Carnevale Sweets


Venetian Frittelle

Every dessert is worth it at Carnevale!


Venice is in the middle of Carnevale and that means that the seemingly endless Venetian pastry shops (pasticcerria) that line the narrow streets and spill out into each campo from the Dorsoduro to San Polo are at the height of sugary delights. Although Carnevale is celebrated all over the world it is at its best when celebrated in Venice where sugar seems to be in the air ready to tempt you with all manner of Carnevale sweets.


Indulging in the exquisite pastries and traditional foods of Carnevale in Venice is a tour de force not to be taken lightly. The history,romance and atmospheric feeling of a Venetian Carnevale transports you to another time and place where masks and twisted identities blur the lines between fantasy and reality and the excesses of the flesh are excused for the moment. Everyone is ready to enjoy a pre-Lenten indulgence and sugary pastries like Baci in Gondola (kisses in a gondola), speckled white meringues bound together by a stripe of dark chocolate are beckoning.
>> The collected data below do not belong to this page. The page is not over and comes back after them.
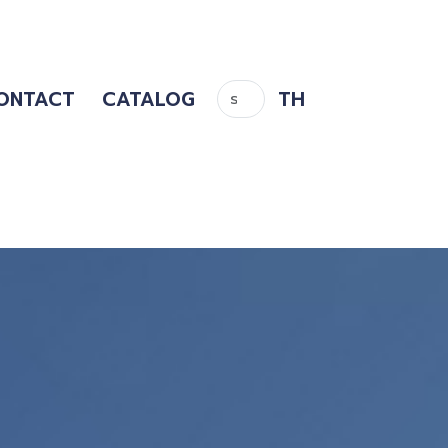
ONTACT
CATALOG
TH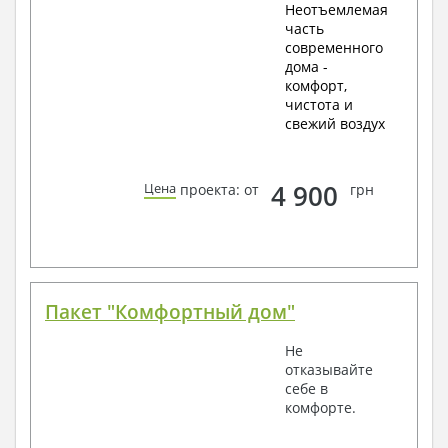
Неотъемлемая
часть
современного
дома -
комфорт,
чистота и
свежий воздух
4 900
Цена
проекта: от
грн
Пакет "Комфортный дом"
Не
отказывайте
себе в
комфорте.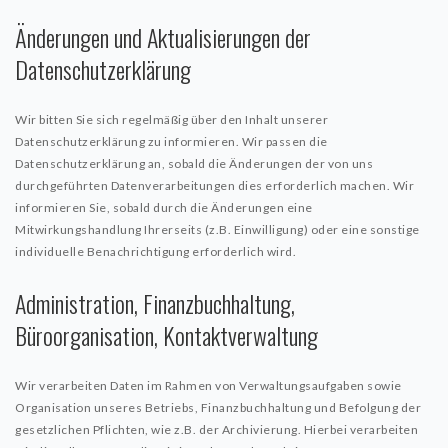
Änderungen und Aktualisierungen der
Datenschutzerklärung
Wir bitten Sie sich regelmäßig über den Inhalt unserer
Datenschutzerklärung zu informieren. Wir passen die
Datenschutzerklärung an, sobald die Änderungen der von uns
durchgeführten Datenverarbeitungen dies erforderlich machen. Wir
informieren Sie, sobald durch die Änderungen eine
Mitwirkungshandlung Ihrerseits (z.B. Einwilligung) oder eine sonstige
individuelle Benachrichtigung erforderlich wird.
Administration, Finanzbuchhaltung,
Büroorganisation, Kontaktverwaltung
Wir verarbeiten Daten im Rahmen von Verwaltungsaufgaben sowie
Organisation unseres Betriebs, Finanzbuchhaltung und Befolgung der
gesetzlichen Pflichten, wie z.B. der Archivierung. Hierbei verarbeiten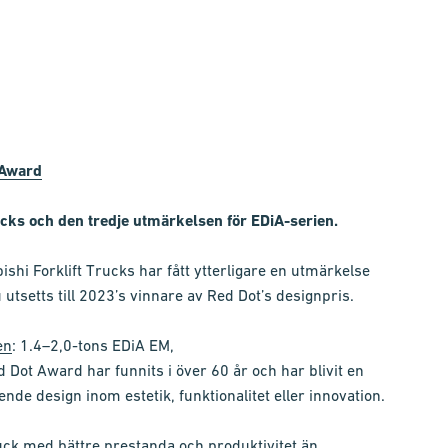
 Award
rucks och den tredje utmärkelsen för EDiA-serien.
ishi Forklift Trucks har fått ytterligare en utmärkelse
setts till 2023’s vinnare av Red Dot’s designpris.
en
: 1.4–2,0-tons EDiA EM,
 Dot Award har funnits i över 60 år och har blivit en
nde design inom estetik, funktionalitet eller innovation.
uck med bättre prestanda och produktivitet än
Who can resist pallone di casanova (Casanova’s Balls) or not be intrigued by lingue di suocera (“mother-in-law’s tongues”)? The classic pastries of Café Florian with a romantic view of St. Mark’s Cathedral have enchanted Venetians and visitors for centuries. Exqusite buttercream-frosted chocolate tarts, little slices of ricotta cheesecakes, tiramisu cups and pistachio cream puffs are joined by traditional Carnevale sweets you can only find once a year.


Frittelle, a regional fritter- like pastry made during Carnival season, are known as the National Sweet of the Veneto and are considered typical of the region and so special that in the17th century, the fritolieri, or makers of these desserts, were held in such high esteem that an association was established to ensure that the original recipe was maintained and passed on to their children. Since then the craft of the fritolieri has been handed down from generation to generation to maintain a gastronomic tradition that is part of the city of Venice and the Veneto region.

Castagnole are another Venetian sweet popular during Carnevale although you can find them in many other regions of Italy. In Italian castagnole means “little chestnut,” but there are no nuts in this dessert. The tiny balls of dough are about the size as of a chestnut and so they are named. Similar to fritelle, castagnole are smaller and after frying rolled in sugar and soaked in syrup.


Fried dough strips are the most typical street sweet that can be found all over Italy during Carnevale. In fact they are so popular that almost every region of Italy claims their origin and has a special name typical to the region. In Venice where the strips are cut very thin in the form of ribbons they are called galini. In Tuscany cenci (rags) or chiacchiere (chatter). In Umbria frappe. In Emilia-Romagna sfrappole.


It's almost impossible for an Italian to forego the making or eating of sweets that follow the regional food traditions of Carnevale.


My favorite Venetian sweets are the Doge’s Cookies (Pan dei Doge). Being partial to Doges in general (see my blog on Descended from the Doge) these cookies are amazing, especially the pistachio ones and if that weren’t enough to tempt my sweet tooth there is the exotic and elegant Torta del Doge, a small buttery cake filled with raisins topped with pine nuts and flavored with rum and I haven’t even mentioned the zabaglione cream puffs.